Found this taxonomy pretty insightful, thanks! Note that “creating a modified model M’ from M” is something that has obvious parallels to mechanistic interpretability (e.g. this is what happens when we do any form of activation patching, steering, etc). Mechanistic interpretability also often starts from a “useful generalising statement”, e.g. in IOI there’s a clear way to programmatically infer the output from the input. Other ‘classic’ mech interp circuits start from similarly formulaic data. I think the similarities are pretty striking even if you don’t care to dig further
I agree in hindsight that ‘model internals’ is a misnomer. As you say, what we actually really care about is functional understanding (in terms of the input-output map), not representational understanding (in terms of the components of the model), and in future writing I’ll re-frame the goal as such. I still argue that having a good functional understanding falls under the broader umbrella of ‘interpretability’, e.g. training a smaller, more interpretable model that locally predicts the larger model is something that has been historically called ‘interpretability’ / ‘explainability’.

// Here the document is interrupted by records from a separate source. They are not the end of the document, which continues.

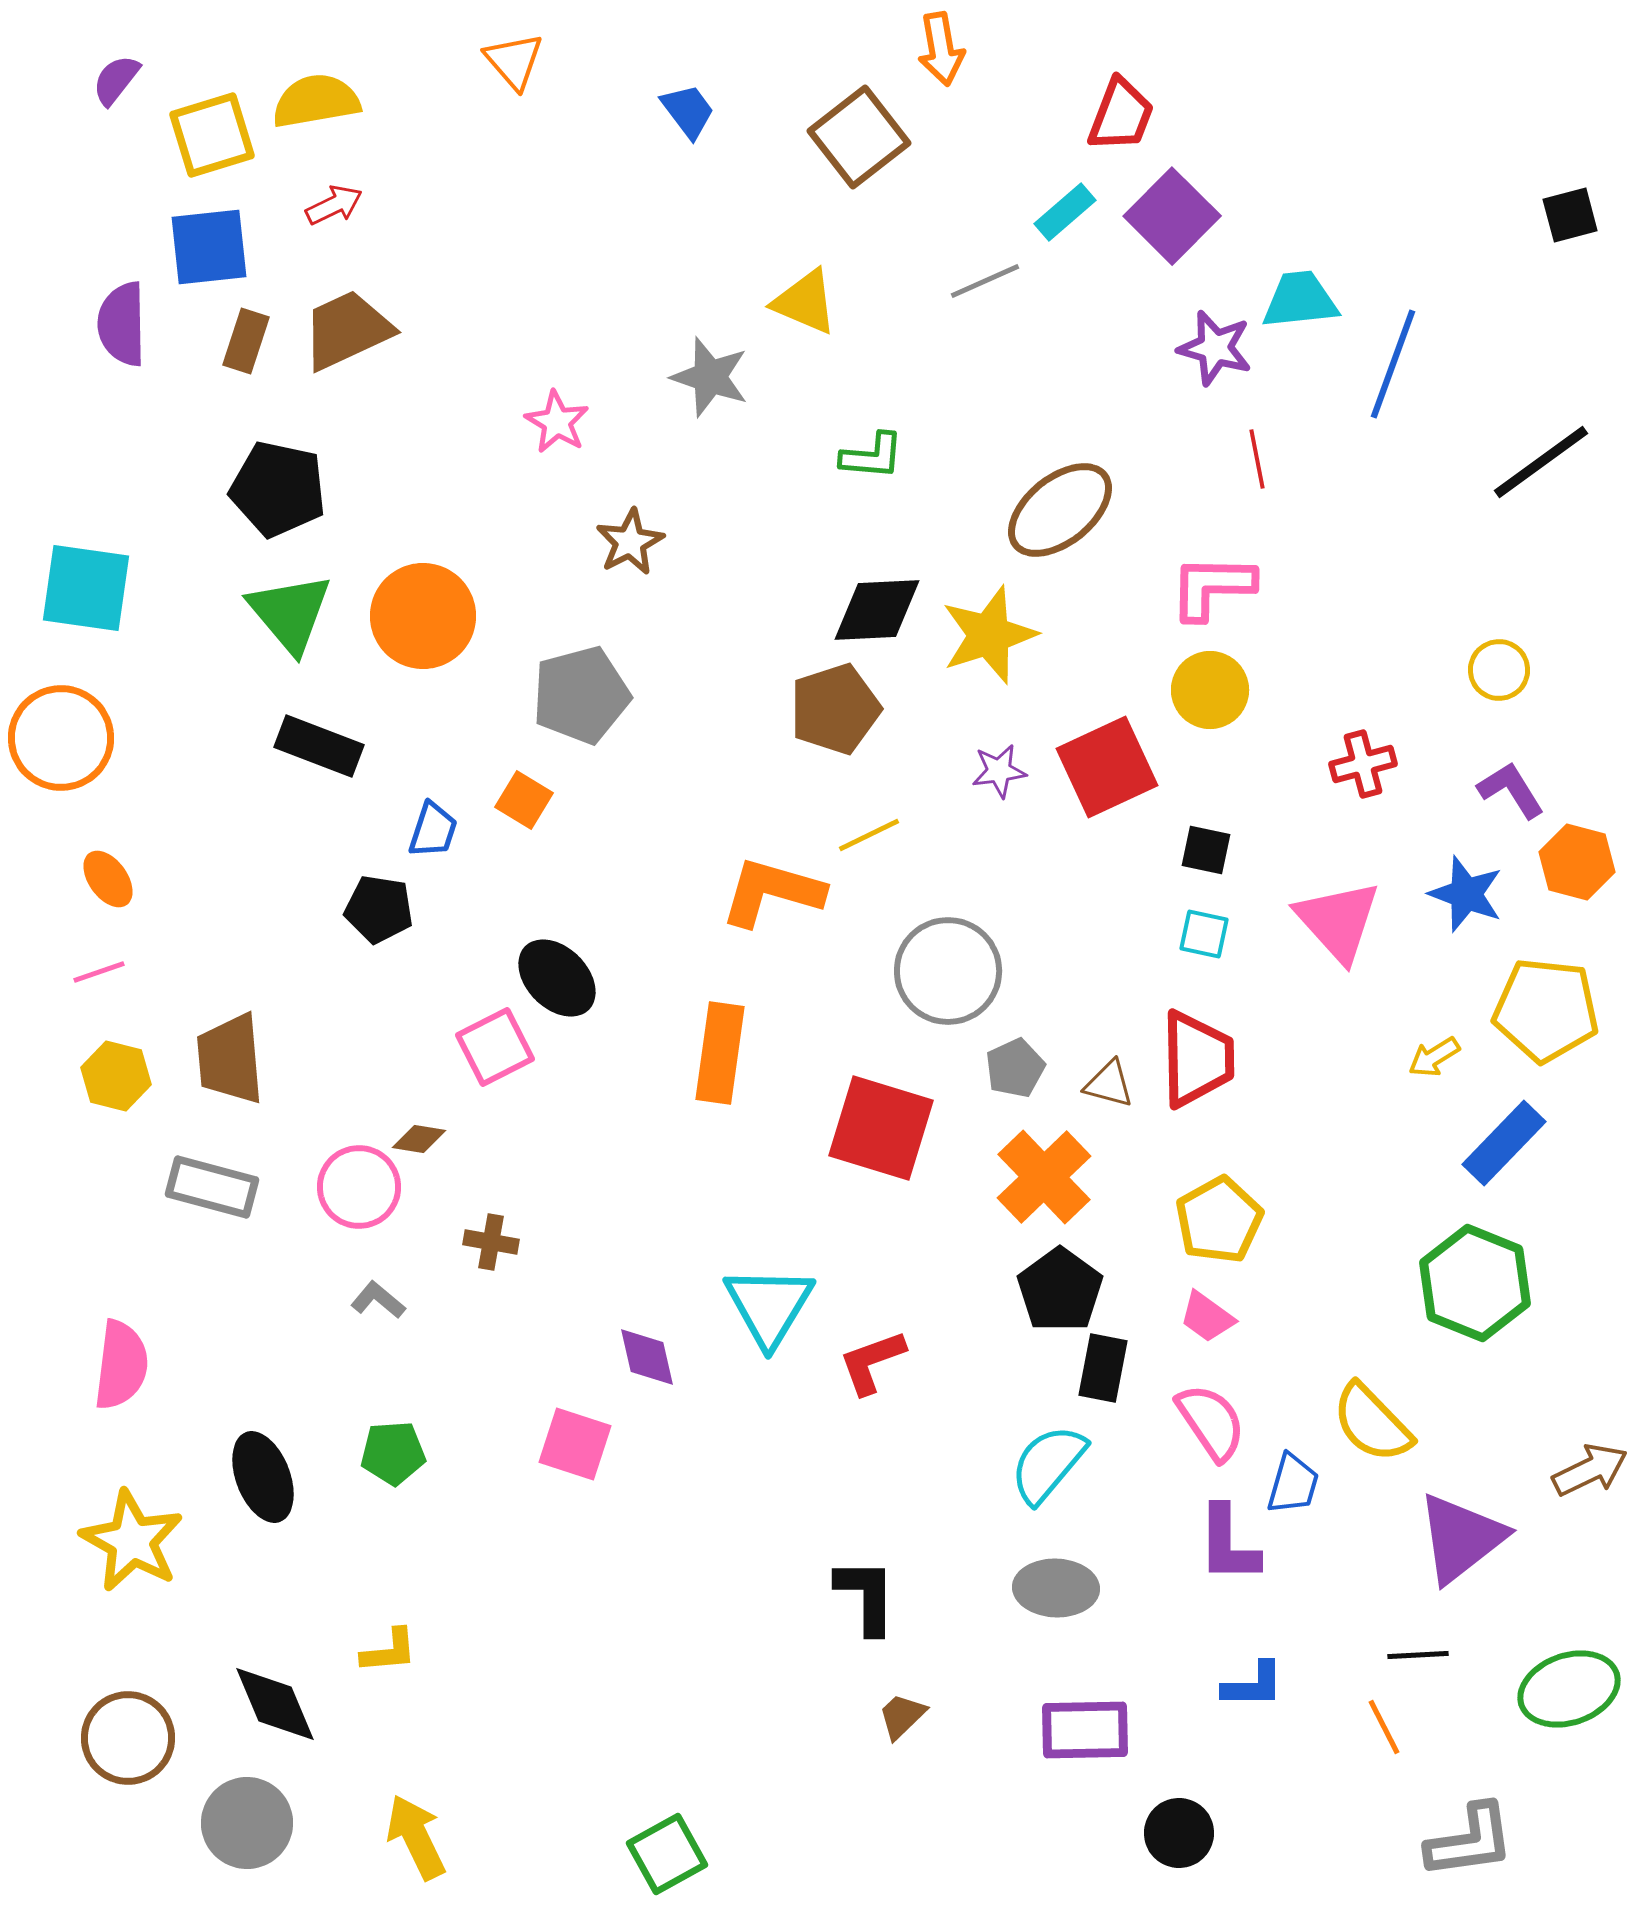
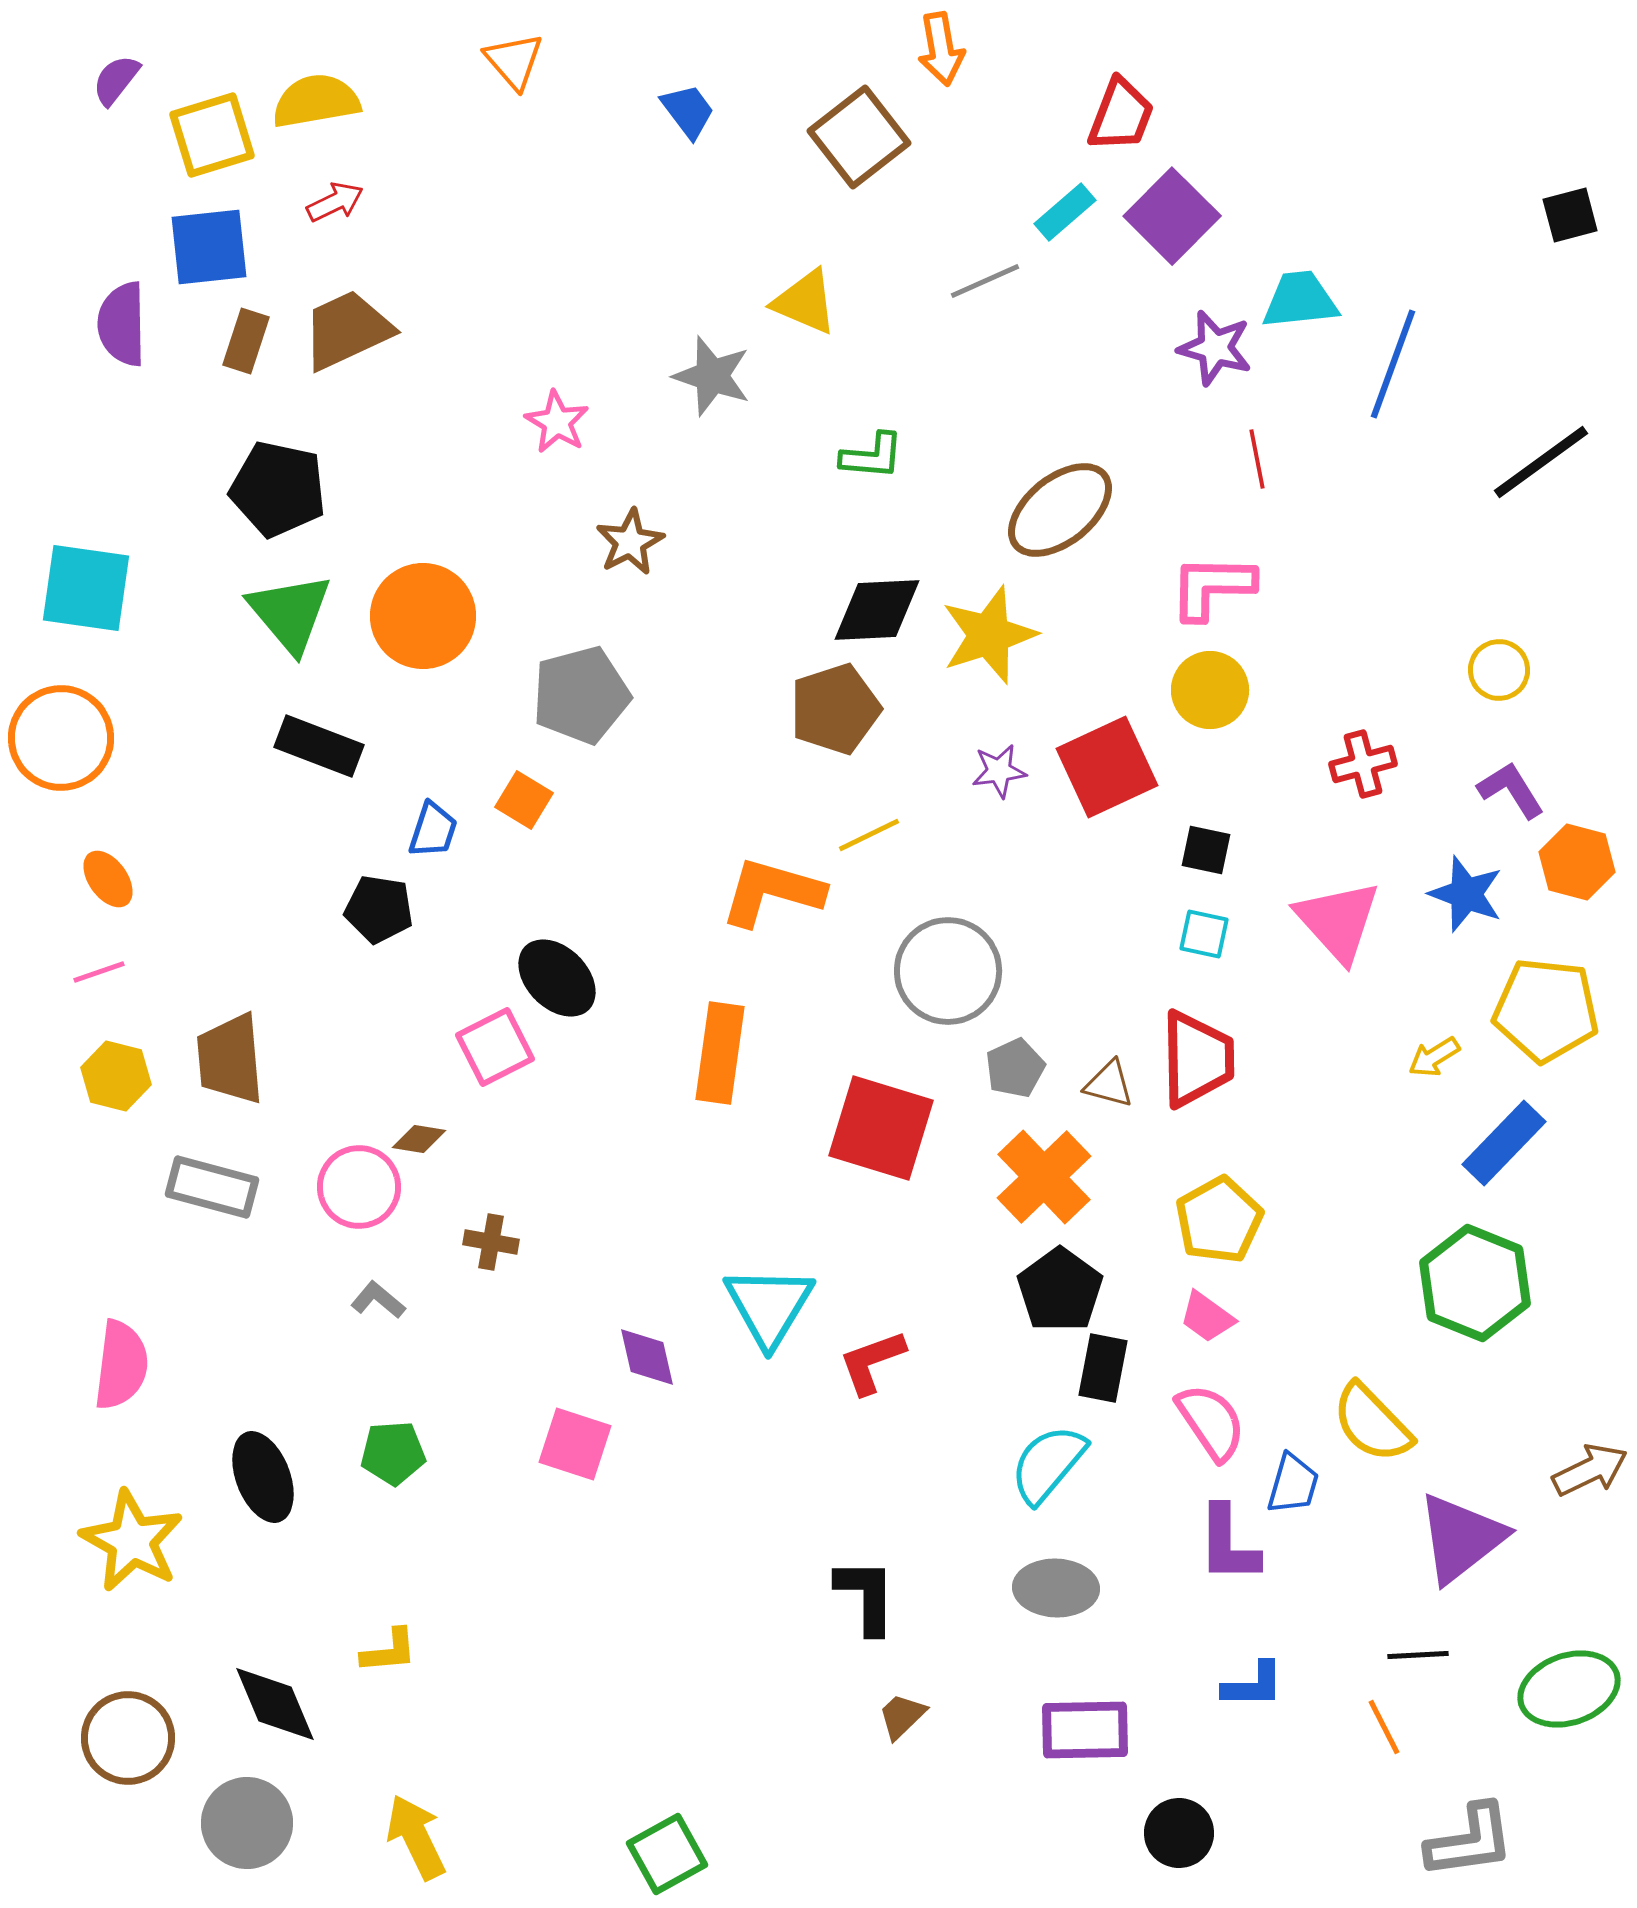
red arrow at (334, 205): moved 1 px right, 3 px up
gray star at (710, 377): moved 2 px right, 1 px up
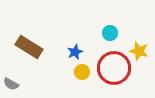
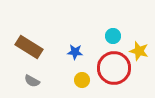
cyan circle: moved 3 px right, 3 px down
blue star: rotated 28 degrees clockwise
yellow circle: moved 8 px down
gray semicircle: moved 21 px right, 3 px up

I also like keeping ‘interpretability’ in the name somewhere, if only to make clear that the aspirational goals and theory of change are likely very similar to mechanistic interpretability
I agree with this! At the same time I think this type of work will be the backbone of the (very under-specified and nascent) agenda of ‘prosaic interpretability’. In my current vision, ‘prosaic interpretability’ will stitch together a swathe of different empirical results into a broader fabric of ‘LLM behavioural science’. This will in turn yield gearsy models like Jan Kulveit’s three layer model of LLM behavioural science or the Waluigi effect.
Aside: I haven’t been working with Owain very long but it’s already my impression that in order to do the sort of work his group does, it’s necessary to have a collection of (probably somewhat-wrong but still useful) gearsy models like the above that point the way to interesting experiments to do. Regrettably these intuitions are seldom conveyed in formal writing because they are less defensible than the object-level claims. Nonetheless I think they are a very fundamental (and understated) part of the work.